[[ GIVEN RECORDS, beginning ]]
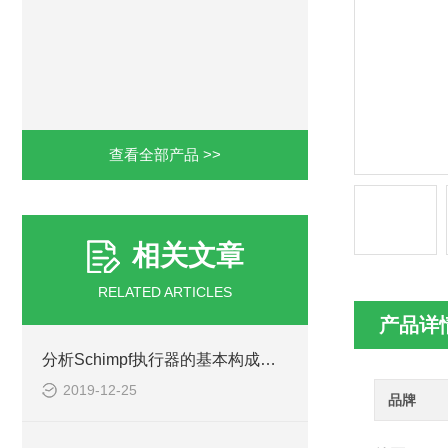
查看全部产品 >>
相关文章
RELATED ARTICLES
产品详
分析Schimpf执行器的基本构成及使用优势
2019-12-25
品牌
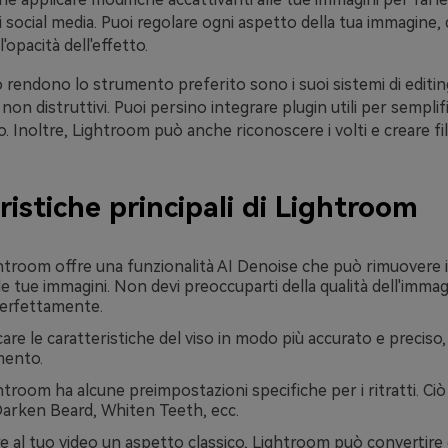
social media. Puoi regolare ogni aspetto della tua immagine, dai
'opacità dell'effetto.
lo rendono lo strumento preferito sono i suoi sistemi di editin
on distruttivi. Puoi persino integrare plugin utili per semplifi
ro. Inoltre, Lightroom può anche riconoscere i volti e creare fil
ristiche principali di Lightroom
troom offre una funzionalità AI Denoise che può rimuovere 
lle tue immagini. Non devi preoccuparti della qualità dell'imma
erfettamente.
are le caratteristiche del viso in modo più accurato e preciso, u
ento.
troom ha alcune preimpostazioni specifiche per i ritratti. Ci
Darken Beard, Whiten Teeth, ecc.
e al tuo video un aspetto classico, Lightroom può convertire 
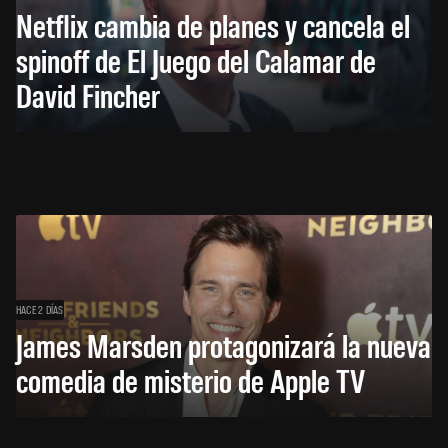
Netflix cambia de planes y cancela el
spinoff de El Juego del Calamar de
David Fincher
HACE 2 DÍAS
James Marsden protagonizará la nueva
comedia de misterio de Apple TV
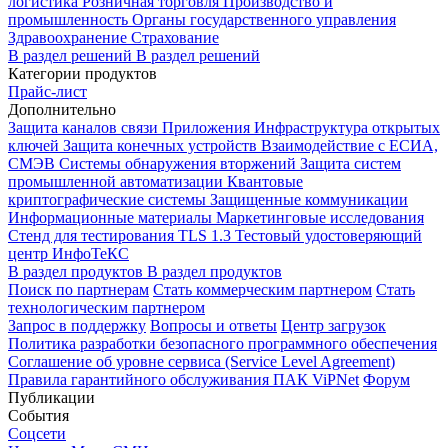
логистика
Розничная торговля
Производство и
промышленность
Органы государственного управления
Здравоохранение
Страхование
В раздел решений
В раздел решений
Категории продуктов
Прайс-лист
Дополнительно
Защита каналов связи
Приложения
Инфраструктура открытых
ключей
Защита конечных устройств
Взаимодействие с ЕСИА,
СМЭВ
Системы обнаружения вторжений
Защита систем
промышленной автоматизации
Квантовые
криптографические системы
Защищенные коммуникации
Информационные материалы
Маркетинговые исследования
Стенд для тестирования TLS 1.3
Тестовый удостоверяющий
центр ИнфоТеКС
В раздел продуктов
В раздел продуктов
Поиск по партнерам
Стать коммерческим партнером
Стать
технологическим партнером
Запрос в поддержку
Вопросы и ответы
Центр загрузок
Политика разработки безопасного программного обеспечения
Соглашение об уровне сервиса (Service Level Agreement)
Правила гарантийного обслуживания ПАК ViPNet
Форум
Публикации
События
Соцсети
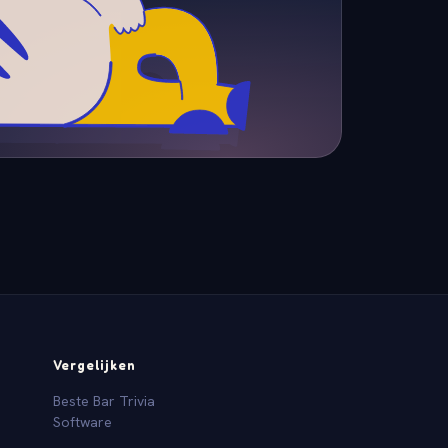
Vergelijken
Beste Bar Trivia
Software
[[ GIVEN RECORDS, end ]]
§ EXERCISE AIM: A copy of each line in the data above that holds the string "Puoi" is needed.

§ FINISHED EXERCISE:
social media. Puoi regolare ogni aspetto della tua immagine, dai
on distruttivi. Puoi persino integrare plugin utili per semplifi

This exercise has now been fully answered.